GIVEN ENTRIES:
BEGIN

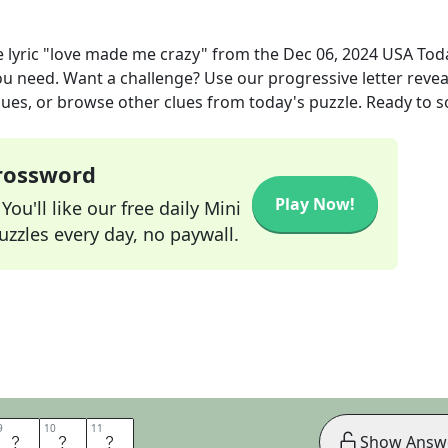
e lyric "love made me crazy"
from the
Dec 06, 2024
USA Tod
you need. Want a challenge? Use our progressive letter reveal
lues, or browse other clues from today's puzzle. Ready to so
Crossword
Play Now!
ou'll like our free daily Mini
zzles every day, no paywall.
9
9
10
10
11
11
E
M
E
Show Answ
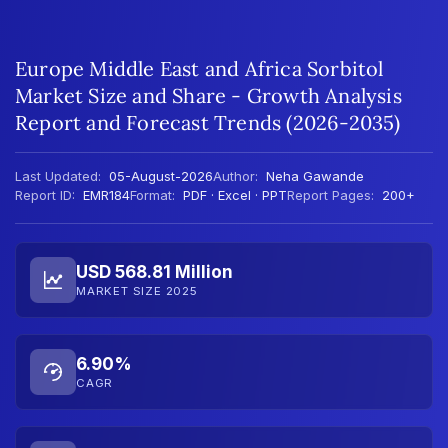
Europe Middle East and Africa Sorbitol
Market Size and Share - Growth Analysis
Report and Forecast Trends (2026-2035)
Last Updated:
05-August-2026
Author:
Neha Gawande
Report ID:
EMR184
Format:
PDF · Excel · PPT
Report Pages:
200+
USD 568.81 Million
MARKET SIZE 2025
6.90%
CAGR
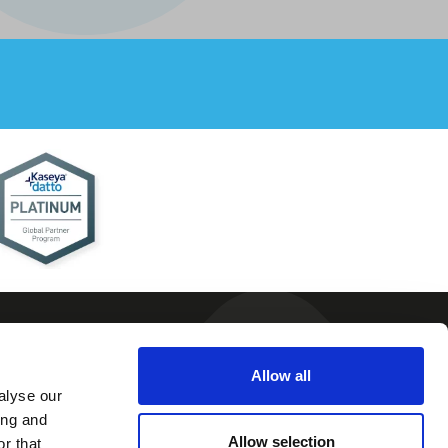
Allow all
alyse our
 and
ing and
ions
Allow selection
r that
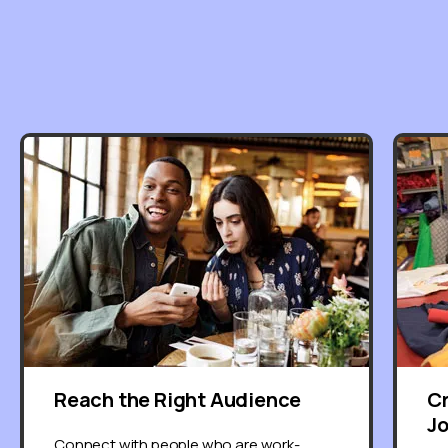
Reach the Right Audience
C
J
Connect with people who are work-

END
BEGIN

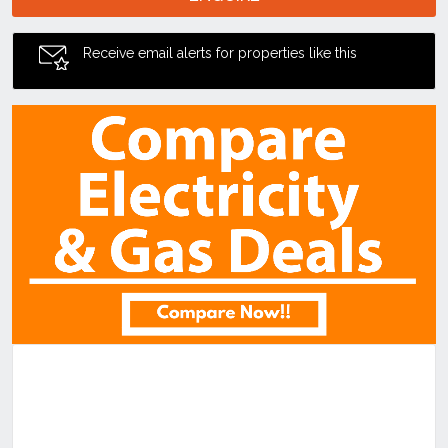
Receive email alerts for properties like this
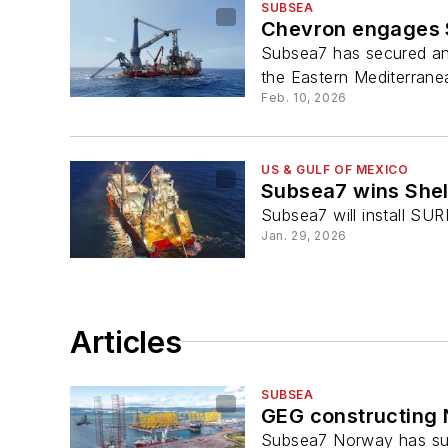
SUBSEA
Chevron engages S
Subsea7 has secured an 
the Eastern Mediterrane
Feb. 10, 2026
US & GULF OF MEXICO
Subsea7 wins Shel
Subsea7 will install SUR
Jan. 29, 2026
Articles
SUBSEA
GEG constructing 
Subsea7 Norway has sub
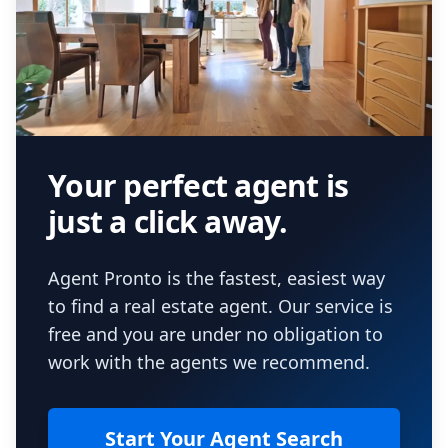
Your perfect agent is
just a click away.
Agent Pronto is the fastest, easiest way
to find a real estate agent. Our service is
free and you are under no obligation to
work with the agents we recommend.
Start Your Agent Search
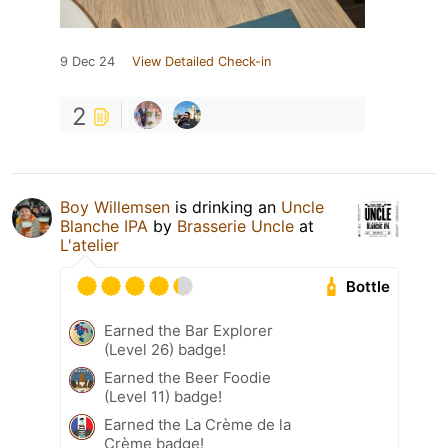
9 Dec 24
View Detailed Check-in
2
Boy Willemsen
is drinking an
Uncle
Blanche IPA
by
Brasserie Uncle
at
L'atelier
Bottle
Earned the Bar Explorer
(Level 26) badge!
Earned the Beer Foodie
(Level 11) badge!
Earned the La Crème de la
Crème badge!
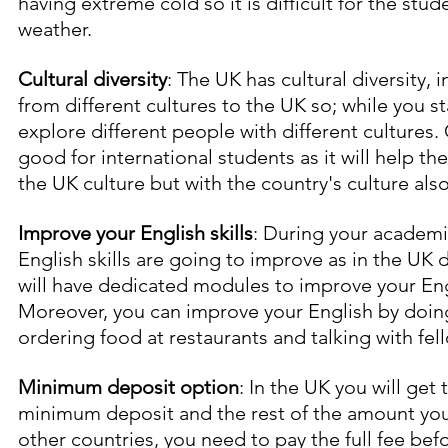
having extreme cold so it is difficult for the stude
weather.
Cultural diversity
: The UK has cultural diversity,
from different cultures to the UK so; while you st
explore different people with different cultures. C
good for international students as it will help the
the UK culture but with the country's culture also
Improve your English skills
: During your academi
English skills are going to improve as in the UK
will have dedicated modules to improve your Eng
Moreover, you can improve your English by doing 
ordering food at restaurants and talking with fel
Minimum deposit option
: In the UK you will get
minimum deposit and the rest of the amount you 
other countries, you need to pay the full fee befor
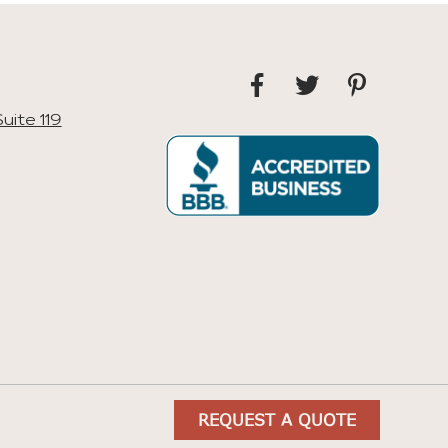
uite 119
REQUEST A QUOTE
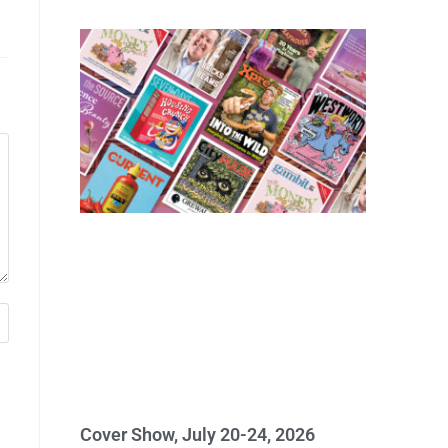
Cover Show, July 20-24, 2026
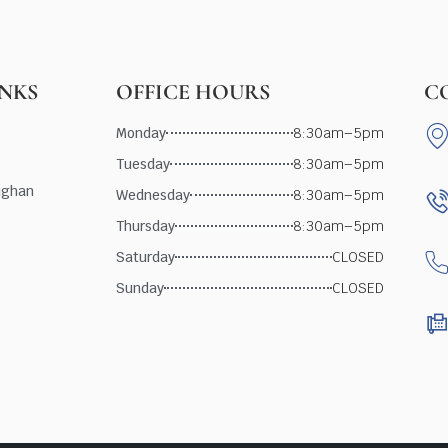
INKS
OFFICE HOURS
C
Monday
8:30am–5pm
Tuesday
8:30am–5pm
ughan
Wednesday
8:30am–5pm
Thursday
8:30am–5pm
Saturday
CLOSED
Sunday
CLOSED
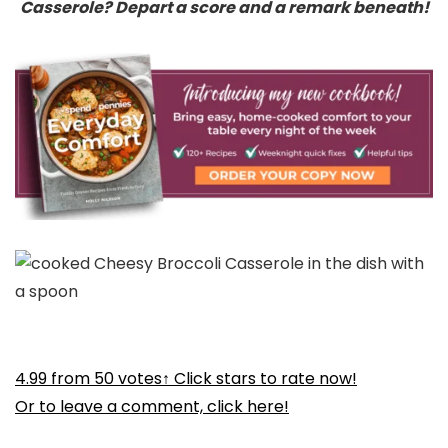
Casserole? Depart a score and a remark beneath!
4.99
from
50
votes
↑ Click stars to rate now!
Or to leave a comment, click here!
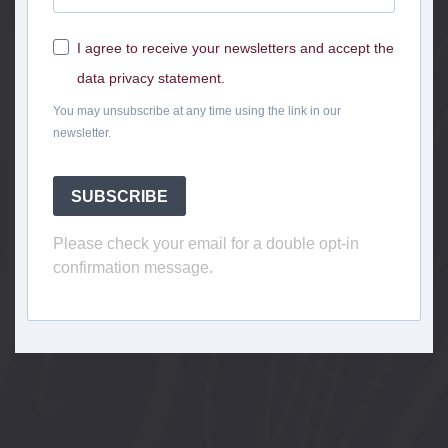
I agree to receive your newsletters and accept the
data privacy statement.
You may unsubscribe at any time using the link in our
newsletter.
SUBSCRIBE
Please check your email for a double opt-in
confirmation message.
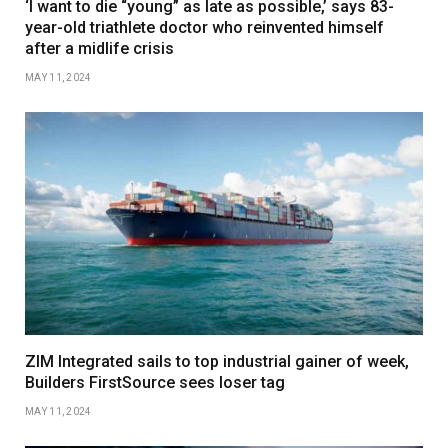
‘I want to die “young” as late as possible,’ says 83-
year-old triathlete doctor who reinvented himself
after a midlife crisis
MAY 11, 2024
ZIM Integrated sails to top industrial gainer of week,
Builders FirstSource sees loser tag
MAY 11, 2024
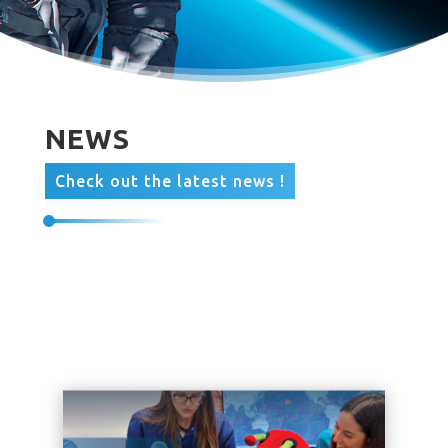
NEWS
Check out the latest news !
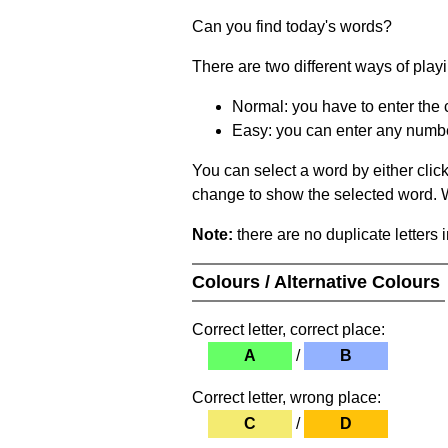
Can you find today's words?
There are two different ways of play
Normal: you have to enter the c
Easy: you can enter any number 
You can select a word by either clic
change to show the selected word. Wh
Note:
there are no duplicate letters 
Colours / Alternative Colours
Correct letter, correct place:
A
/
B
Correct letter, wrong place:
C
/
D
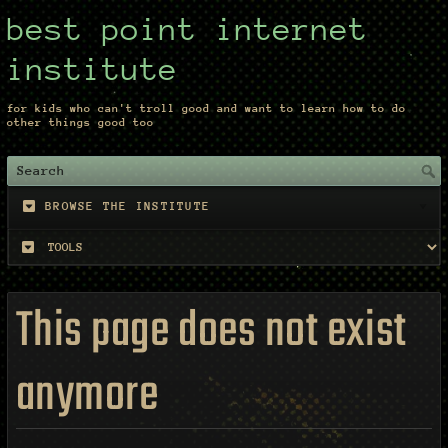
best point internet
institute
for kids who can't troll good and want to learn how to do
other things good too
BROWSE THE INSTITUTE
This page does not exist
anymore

END

WORK INSTRUCTION: Each line that contains the string "other" should be copied from the data above.

EXERCISE OUTPUT:
lues, or browse other clues from today's puzzle. Ready to so
other countries, you need to pay the full fee befor
other things good too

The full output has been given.